↓

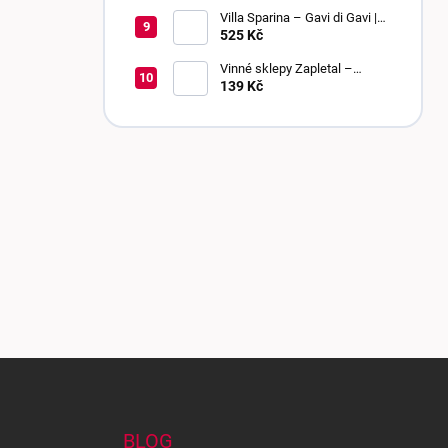
bobulí | sladké
Villa Sparina – Gavi di Gavi |
DOCG | suché
525 Kč
Vinné sklepy Zapletal –
Chardonnay 2024 | kabinetní
139 Kč
víno | polosuché
Z
á
p
a
BLOG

↑

→ **Activity**: Look for the line with "Vinné sklepy Zapletal –" in the records above. Repeat it and each line after it exactly.

→ **Task result**:
Vinné sklepy Zapletal –
Chardonnay 2024 | kabinetní
139 Kč
víno | polosuché
Z
á
p
a
BLOG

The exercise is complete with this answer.